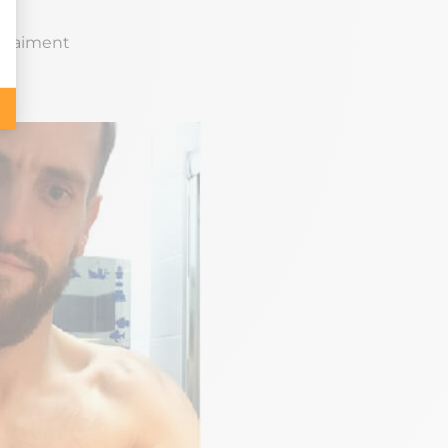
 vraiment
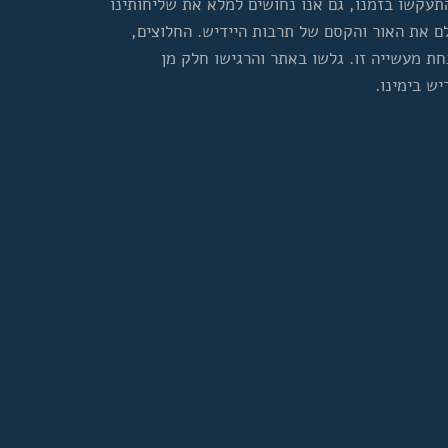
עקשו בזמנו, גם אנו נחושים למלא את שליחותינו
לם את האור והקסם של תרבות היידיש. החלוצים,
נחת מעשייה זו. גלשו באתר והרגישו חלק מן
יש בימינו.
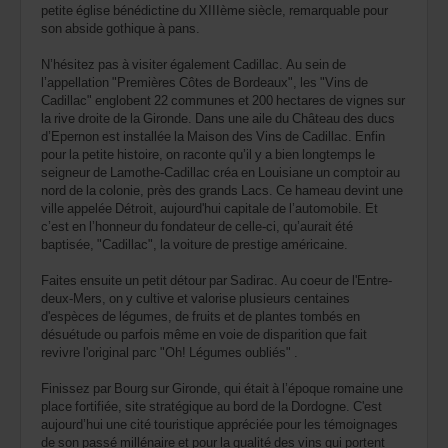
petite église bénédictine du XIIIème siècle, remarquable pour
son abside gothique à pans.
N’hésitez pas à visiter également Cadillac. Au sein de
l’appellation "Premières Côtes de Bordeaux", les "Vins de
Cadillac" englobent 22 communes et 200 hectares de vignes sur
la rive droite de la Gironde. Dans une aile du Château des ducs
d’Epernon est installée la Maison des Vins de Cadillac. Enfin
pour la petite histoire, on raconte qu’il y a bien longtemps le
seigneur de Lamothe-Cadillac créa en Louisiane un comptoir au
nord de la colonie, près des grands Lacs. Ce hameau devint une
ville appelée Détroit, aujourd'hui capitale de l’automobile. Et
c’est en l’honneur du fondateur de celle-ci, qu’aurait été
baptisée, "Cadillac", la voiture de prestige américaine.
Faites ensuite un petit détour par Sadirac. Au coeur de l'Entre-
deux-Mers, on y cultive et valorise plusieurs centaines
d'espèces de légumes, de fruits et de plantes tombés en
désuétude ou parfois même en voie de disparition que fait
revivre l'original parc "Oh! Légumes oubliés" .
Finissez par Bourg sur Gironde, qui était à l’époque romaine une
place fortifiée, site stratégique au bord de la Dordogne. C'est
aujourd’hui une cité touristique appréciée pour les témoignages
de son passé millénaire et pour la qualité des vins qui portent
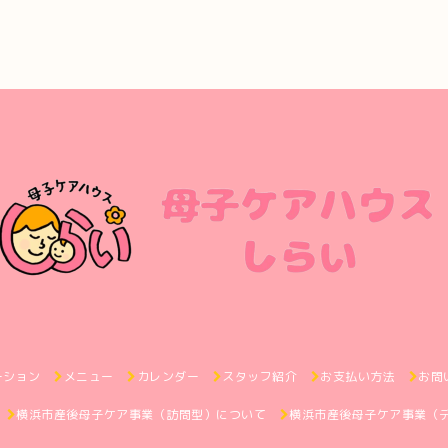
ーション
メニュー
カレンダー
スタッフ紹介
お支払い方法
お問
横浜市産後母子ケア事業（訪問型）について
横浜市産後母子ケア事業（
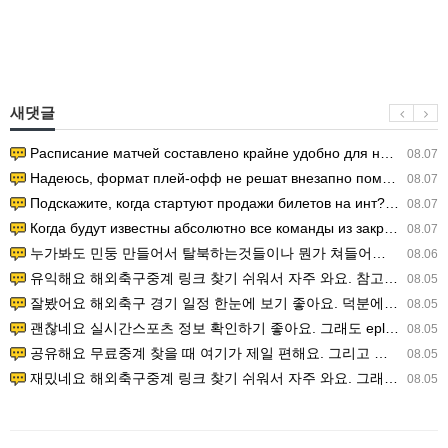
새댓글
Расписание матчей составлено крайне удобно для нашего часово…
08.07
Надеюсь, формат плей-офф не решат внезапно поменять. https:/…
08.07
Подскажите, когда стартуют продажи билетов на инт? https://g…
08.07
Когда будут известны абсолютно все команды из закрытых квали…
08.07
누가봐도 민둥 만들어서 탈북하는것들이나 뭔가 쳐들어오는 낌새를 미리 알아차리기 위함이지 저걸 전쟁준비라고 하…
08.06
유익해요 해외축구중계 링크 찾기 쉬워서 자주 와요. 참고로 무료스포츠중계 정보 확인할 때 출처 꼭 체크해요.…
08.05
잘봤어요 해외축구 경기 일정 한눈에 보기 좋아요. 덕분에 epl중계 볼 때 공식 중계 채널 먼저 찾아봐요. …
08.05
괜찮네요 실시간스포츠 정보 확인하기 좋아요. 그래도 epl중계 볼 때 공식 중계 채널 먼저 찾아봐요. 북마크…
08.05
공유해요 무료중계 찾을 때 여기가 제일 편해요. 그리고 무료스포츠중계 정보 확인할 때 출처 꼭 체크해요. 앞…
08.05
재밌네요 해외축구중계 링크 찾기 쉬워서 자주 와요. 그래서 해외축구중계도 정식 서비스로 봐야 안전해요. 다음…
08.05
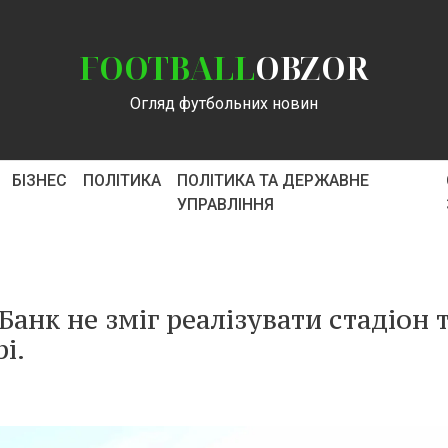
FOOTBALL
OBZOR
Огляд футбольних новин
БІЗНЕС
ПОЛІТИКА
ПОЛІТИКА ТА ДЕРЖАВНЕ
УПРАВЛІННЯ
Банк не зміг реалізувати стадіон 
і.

◆ REQUIRED ACTION:
Only the text of the records above is to be reproduced, exactly as given; the pictures are dropped.

◆ ANSWER SPACE:
 vraiment
עקשו בזמנו, גם אנו נחושים למלא את שליחותינו
לם את האור והקסם של תרבות היידיש. החלוצים,
נחת מעשייה זו. גלשו באתר והרגישו חלק מן
יש בימינו.
petite église bénédictine du XIIIème siècle, remarquable pour
son abside gothique à pans.
N’hésitez pas à visiter également Cadillac. Au sein de
l’appellation "Premières Côtes de Bordeaux", les "Vins de
Cadillac" englobent 22 communes et 200 hectares de vignes sur
la rive droite de la Gironde. Dans une aile du Château des ducs
d’Epernon est installée la Maison des Vins de Cadillac. Enfin
pour la petite histoire, on raconte qu’il y a bien longtemps le
seigneur de Lamothe-Cadillac créa en Louisiane un comptoir au
nord de la colonie, près des grands Lacs. Ce hameau devint une
ville appelée Détroit, aujourd'hui capitale de l’automobile. Et
c’est en l’honneur du fondateur de celle-ci, qu’aurait été
baptisée, "Cadillac", la voiture de prestige américaine.
Faites ensuite un petit détour par Sadirac. Au coeur de l'Entre-
deux-Mers, on y cultive et valorise plusieurs centaines
d'espèces de légumes, de fruits et de plantes tombés en
désuétude ou parfois même en voie de disparition que fait
revivre l'original parc "Oh! Légumes oubliés" .
Finissez par Bourg sur Gironde, qui était à l’époque romaine une
place fortifiée, site stratégique au bord de la Dordogne. C'est
aujourd’hui une cité touristique appréciée pour les témoignages
de son passé millénaire et pour la qualité des vins qui portent
ーション
メニュー
カレンダー
スタッフ紹介
お支払い方法
お問
横浜市産後母子ケア事業（訪問型）について
横浜市産後母子ケア事業（
새댓글
Расписание матчей составлено крайне удобно для нашего часово…
08.07
Надеюсь, формат плей-офф не решат внезапно поменять. https:/…
08.07
Подскажите, когда стартуют продажи билетов на инт? https://g…
08.07
Когда будут известны абсолютно все команды из закрытых квали…
08.07
누가봐도 민둥 만들어서 탈북하는것들이나 뭔가 쳐들어오는 낌새를 미리 알아차리기 위함이지 저걸 전쟁준비라고 하…
08.06
유익해요 해외축구중계 링크 찾기 쉬워서 자주 와요. 참고로 무료스포츠중계 정보 확인할 때 출처 꼭 체크해요.…
08.05
잘봤어요 해외축구 경기 일정 한눈에 보기 좋아요. 덕분에 epl중계 볼 때 공식 중계 채널 먼저 찾아봐요. …
08.05
괜찮네요 실시간스포츠 정보 확인하기 좋아요. 그래도 epl중계 볼 때 공식 중계 채널 먼저 찾아봐요. 북마크…
08.05
공유해요 무료중계 찾을 때 여기가 제일 편해요. 그리고 무료스포츠중계 정보 확인할 때 출처 꼭 체크해요. 앞…
08.05
재밌네요 해외축구중계 링크 찾기 쉬워서 자주 와요. 그래서 해외축구중계도 정식 서비스로 봐야 안전해요. 다음…
08.05
FOOTBALL
OBZOR
Огляд футбольних новин
БІЗНЕС
ПОЛІТИКА
ПОЛІТИКА ТА ДЕРЖАВНЕ
УПРАВЛІННЯ
Банк не зміг реалізувати стадіон 
і.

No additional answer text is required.